Rainforest
Senior Member
I think BurlOak is somewhat vindicated. A year ago the idea seemed ridiculous, but after all the latest transit developments, I think not grade separating the Crosstown in Scarborough is proving to be a massive oversight.
That idea never was "ridiculous", as a proposal it was reasonable.
However, it would hit two problems:
1) It is viable only if the Relief line is buit soon after Crosstown, and it reaches Eglinton where it connects to Crosstown.
Otherwise, a lot of riders from Scarborough would stay on Crosstown all the way to Yonge, and overwhelm both the Crosstown and the Yonge line between Eglinton and Bloor.
Since at that time, 2010 - 2012, the future of Relief line was very uncertain, it would be too risky to commit to a network configuration where Crosstown becomes the main transit line for Scarborough.
2) The cost advantage of this scheme only exists if the street-median section of Crosstown is replaced with Elevated. If it is replaced with a Tunneled section, then the cost will be about as high as for SSE.

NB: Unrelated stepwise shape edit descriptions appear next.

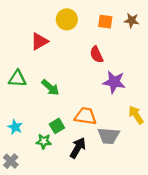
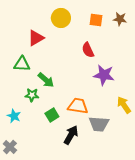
green triangle: (17, 79) -> (22, 64), moved
green star: (44, 141) -> (32, 95), moved

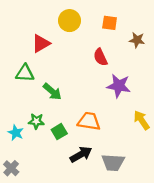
brown star: (120, 19) -> (137, 40), moved
green star: (32, 95) -> (36, 121), moved
gray trapezoid: (99, 124) -> (113, 162), moved
black arrow: (71, 135) -> (81, 154), turned 30

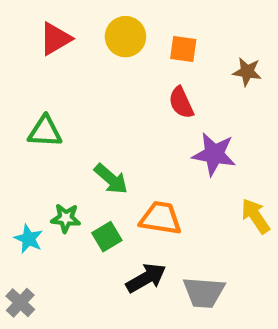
orange square: (110, 23) -> (183, 49), moved
red triangle: (41, 43) -> (55, 39), moved
green arrow: (52, 92) -> (111, 179), moved

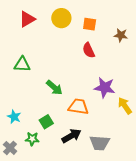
purple star: (214, 154) -> (105, 88), moved
green star: (66, 218) -> (32, 139), moved
green square: (107, 237) -> (46, 122), moved

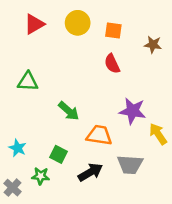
green square: (46, 122) -> (58, 154), turned -32
gray trapezoid: (100, 143) -> (130, 165), moved

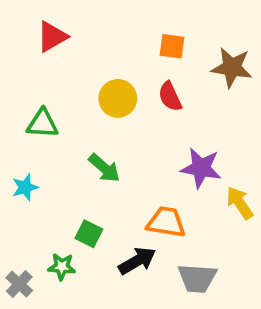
yellow circle: (78, 23) -> (118, 98), moved
brown star: (153, 45) -> (232, 68), size x1.5
orange trapezoid: (99, 135) -> (166, 222), moved
cyan star: (18, 148) -> (25, 187), moved, turned 30
gray trapezoid: (130, 165) -> (197, 278), moved

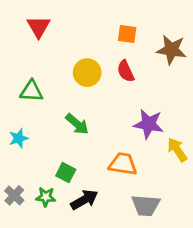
red triangle: (52, 37) -> (39, 27), turned -30
black arrow: (137, 261) -> (84, 200), moved
gray cross: (19, 284) -> (14, 195), moved

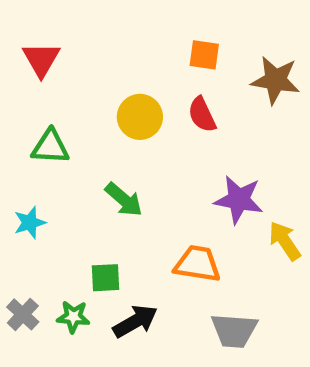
red triangle: (39, 27) -> (41, 59), moved
green square: (66, 173) -> (105, 278), turned -30

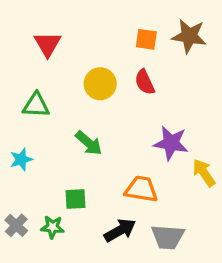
red triangle: (41, 59) -> (48, 44), moved
brown star: (275, 80) -> (189, 36), moved
black arrow: (135, 321) -> (120, 230), moved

I personally do not see any problem with Elevated through the Golden Mile etc, but there is a degree of reluctance to build elevated transit in this city.
We will see if whether the Scarborough subway survives the next election cycle. If it gets replaced with a branch of the Crosstown in a cost-saving measure, then surely it would require grade separating between Kennedy and Don Mills, no?
Isn't it a bit too late to change the design of Crosstown? That would result in another delay.